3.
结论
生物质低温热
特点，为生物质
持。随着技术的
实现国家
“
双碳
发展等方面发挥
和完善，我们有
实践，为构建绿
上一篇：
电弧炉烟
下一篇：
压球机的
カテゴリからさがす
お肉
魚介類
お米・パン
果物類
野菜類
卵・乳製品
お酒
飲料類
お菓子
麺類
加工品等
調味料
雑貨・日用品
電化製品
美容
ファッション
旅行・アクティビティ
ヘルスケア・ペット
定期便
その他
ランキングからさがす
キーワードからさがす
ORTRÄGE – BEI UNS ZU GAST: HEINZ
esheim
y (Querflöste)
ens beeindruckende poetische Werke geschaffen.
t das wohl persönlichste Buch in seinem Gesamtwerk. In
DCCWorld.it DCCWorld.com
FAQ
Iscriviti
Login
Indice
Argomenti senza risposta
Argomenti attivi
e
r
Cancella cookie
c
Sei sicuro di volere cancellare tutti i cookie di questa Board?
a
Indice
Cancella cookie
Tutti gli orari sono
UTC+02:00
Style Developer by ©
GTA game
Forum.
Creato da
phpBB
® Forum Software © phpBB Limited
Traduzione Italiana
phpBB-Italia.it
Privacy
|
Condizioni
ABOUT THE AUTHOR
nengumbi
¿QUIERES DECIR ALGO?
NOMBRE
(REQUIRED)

####

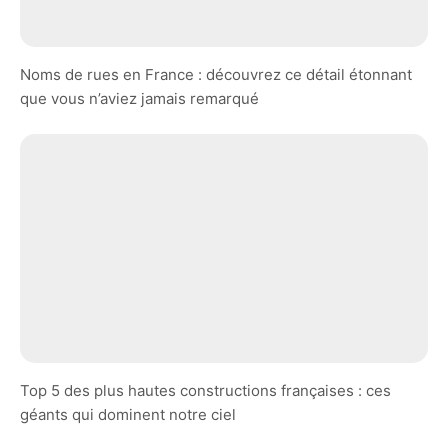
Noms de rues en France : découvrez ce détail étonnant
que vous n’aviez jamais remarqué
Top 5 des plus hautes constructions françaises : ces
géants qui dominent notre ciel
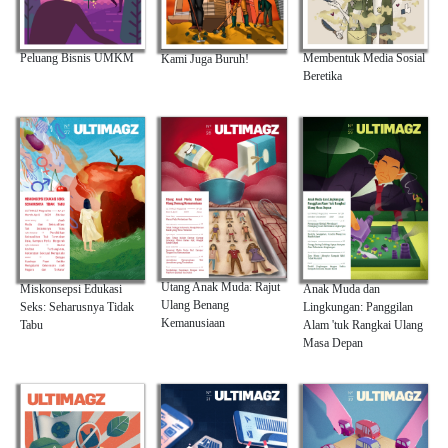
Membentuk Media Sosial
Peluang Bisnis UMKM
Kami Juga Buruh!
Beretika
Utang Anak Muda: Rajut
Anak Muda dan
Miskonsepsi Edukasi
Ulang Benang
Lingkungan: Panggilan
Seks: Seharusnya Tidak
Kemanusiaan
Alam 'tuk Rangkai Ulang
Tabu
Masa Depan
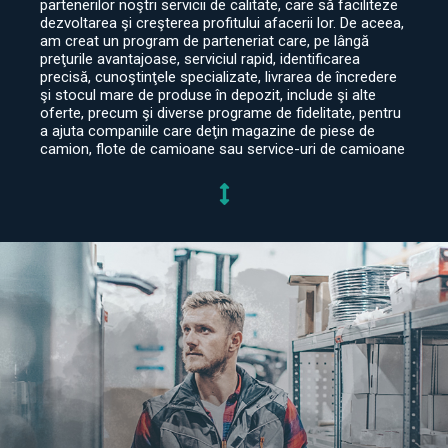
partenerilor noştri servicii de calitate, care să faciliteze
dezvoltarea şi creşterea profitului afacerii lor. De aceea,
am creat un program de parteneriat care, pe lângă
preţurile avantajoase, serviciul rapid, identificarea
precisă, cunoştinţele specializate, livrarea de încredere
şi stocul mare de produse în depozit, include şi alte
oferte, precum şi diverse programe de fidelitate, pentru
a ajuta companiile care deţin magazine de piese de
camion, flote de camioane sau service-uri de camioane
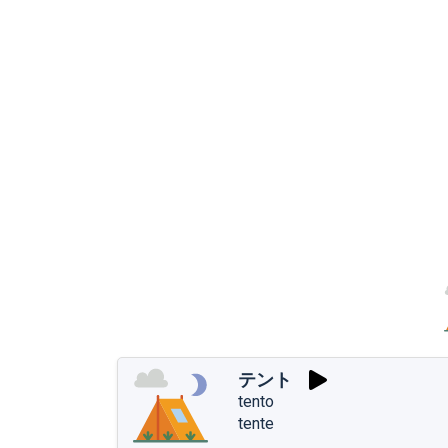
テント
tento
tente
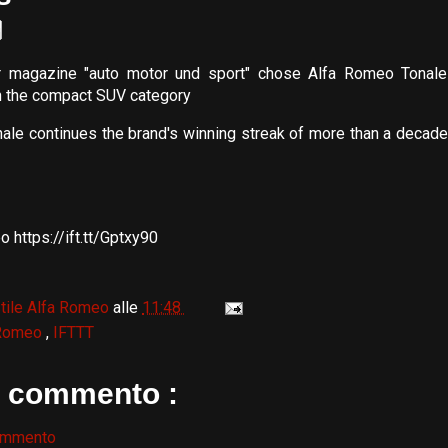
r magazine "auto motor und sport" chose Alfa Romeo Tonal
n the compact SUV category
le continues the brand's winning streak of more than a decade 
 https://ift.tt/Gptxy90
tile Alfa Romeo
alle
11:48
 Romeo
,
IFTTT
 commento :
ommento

####

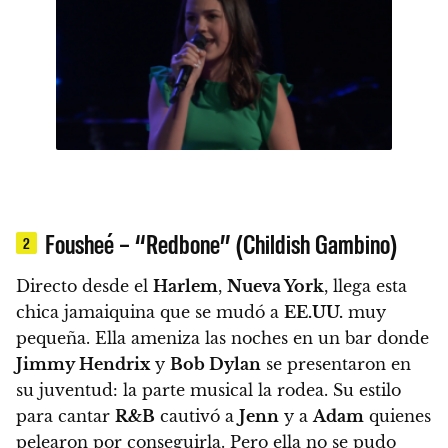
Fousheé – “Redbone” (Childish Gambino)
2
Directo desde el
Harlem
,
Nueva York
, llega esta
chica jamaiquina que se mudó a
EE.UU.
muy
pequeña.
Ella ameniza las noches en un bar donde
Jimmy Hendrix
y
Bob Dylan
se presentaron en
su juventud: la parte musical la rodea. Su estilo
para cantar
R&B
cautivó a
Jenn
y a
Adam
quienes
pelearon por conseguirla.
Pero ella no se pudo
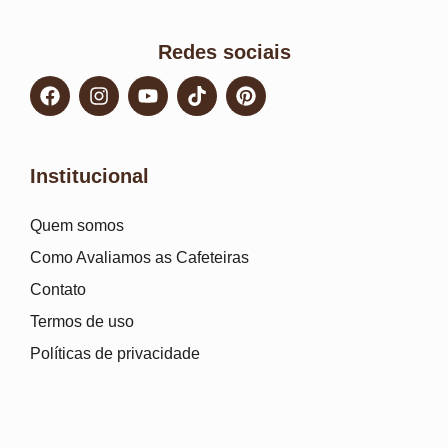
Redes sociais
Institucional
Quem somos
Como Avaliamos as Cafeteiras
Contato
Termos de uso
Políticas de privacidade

####

Across the records, count the lines that contain the word "magazine" and give that figure alone.

2